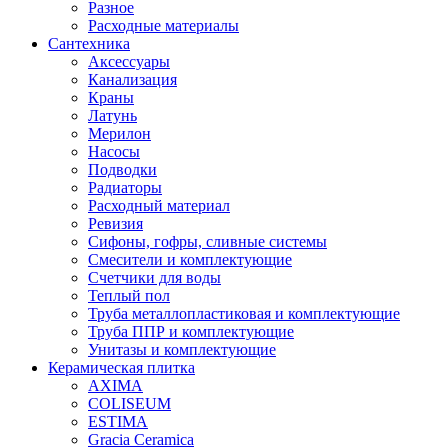
Разное
Расходные материалы
Сантехника
Аксессуары
Канализация
Краны
Латунь
Мерилон
Насосы
Подводки
Радиаторы
Расходный материал
Ревизия
Сифоны, гофры, сливные системы
Смесители и комплектующие
Счетчики для воды
Теплый пол
Труба металлопластиковая и комплектующие
Труба ППР и комплектующие
Унитазы и комплектующие
Керамическая плитка
AXIMA
COLISEUM
ESTIMA
Gracia Ceramica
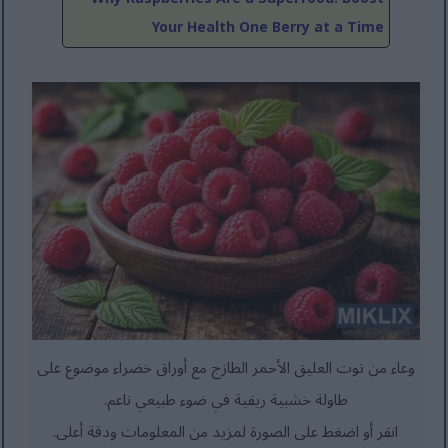
Your Health One Berry at a Time
وعاء من توت العليق الأحمر الطازج مع أوراق خضراء موضوع على
طاولة خشبية ريفية في ضوء طبيعي ناعم.
انقر أو اضغط على الصورة لمزيد من المعلومات ودقة أعلى.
____________________
_The problem_. Set down all of the material word for word, minus its pictures.

_Answer space_.
Разное
Расходные материалы
Сантехника
Аксессуары
Канализация
Краны
Латунь
Мерилон
Насосы
Подводки
Радиаторы
Расходный материал
Ревизия
Сифоны, гофры, сливные системы
Смесители и комплектующие
Счетчики для воды
Теплый пол
Труба металлопластиковая и комплектующие
Труба ППР и комплектующие
Унитазы и комплектующие
Керамическая плитка
AXIMA
COLISEUM
ESTIMA
Gracia Ceramica
Your Health One Berry at a Time
وعاء من توت العليق الأحمر الطازج مع أوراق خضراء موضوع على
طاولة خشبية ريفية في ضوء طبيعي ناعم.
انقر أو اضغط على الصورة لمزيد من المعلومات ودقة أعلى.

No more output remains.